## EXERCISE GOAL
Read through the lines below for the string "условиях" and copy each one that has it.

## Dataset entries
------------------------------------------------

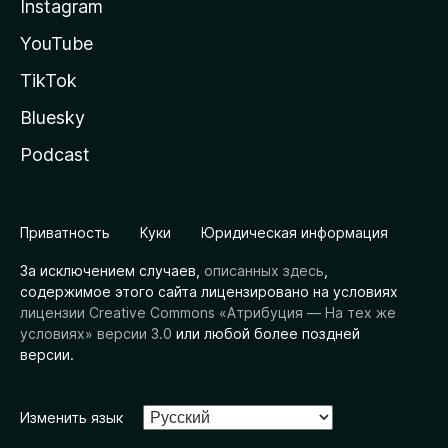
Instagram
YouTube
TikTok
Bluesky
Podcast
Приватность
Куки
Юридическая информация
За исключением случаев,
описанных здесь
,
содержимое этого сайта лицензировано на условиях
лицензии Creative Commons «Атрибуция — На тех же
условиях» версии 3.0
или любой более поздней
версии.
Изменить язык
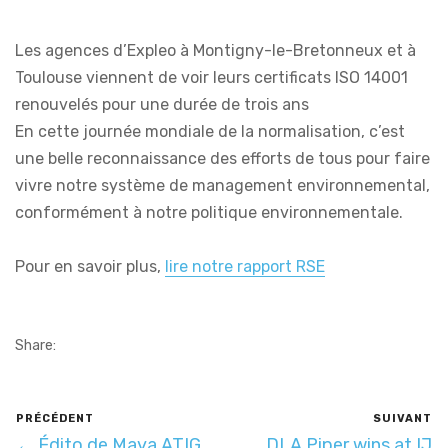
Les agences d’Expleo à Montigny-le-Bretonneux et à
Toulouse viennent de voir leurs certificats ISO 14001
renouvelés pour une durée de trois ans
En cette journée mondiale de la normalisation, c’est
une belle reconnaissance des efforts de tous pour faire
vivre notre système de management environnemental,
conformément à notre politique environnementale.
Pour en savoir plus,
lire notre rapport RSE
Share:
PRÉCÉDENT
SUIVANT
← Édito de Maya ATIG,
DLA Piper wins at IJ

------------------------------------------------

## TASK ANSWER
содержимое этого сайта лицензировано на условиях
условиях» версии 3.0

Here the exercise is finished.